__Task__:
All lines ahead of the one containing "لاختبار الأمر والرمز، يُرجى الاطّلاع على" are to be left out; that line and each one after it, through the end of the records below, are to be duplicated exactly.

○ ○ ○ ○ ○ ○ ○

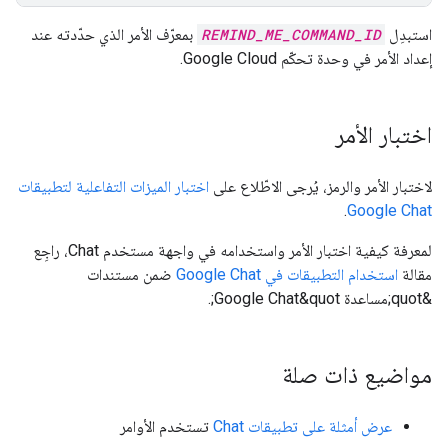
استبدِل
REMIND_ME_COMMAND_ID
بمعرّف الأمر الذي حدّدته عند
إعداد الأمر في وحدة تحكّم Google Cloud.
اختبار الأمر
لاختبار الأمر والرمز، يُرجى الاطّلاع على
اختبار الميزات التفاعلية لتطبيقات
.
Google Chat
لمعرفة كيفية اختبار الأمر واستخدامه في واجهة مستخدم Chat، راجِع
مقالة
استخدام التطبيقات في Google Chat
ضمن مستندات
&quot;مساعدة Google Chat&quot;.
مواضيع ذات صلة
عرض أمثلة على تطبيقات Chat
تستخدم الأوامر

○ ○ ○ ○ ○ ○ ○

__Reply to the task__:
لاختبار الأمر والرمز، يُرجى الاطّلاع على
اختبار الميزات التفاعلية لتطبيقات
.
Google Chat
لمعرفة كيفية اختبار الأمر واستخدامه في واجهة مستخدم Chat، راجِع
مقالة
استخدام التطبيقات في Google Chat
ضمن مستندات
&quot;مساعدة Google Chat&quot;.
مواضيع ذات صلة
عرض أمثلة على تطبيقات Chat
تستخدم الأوامر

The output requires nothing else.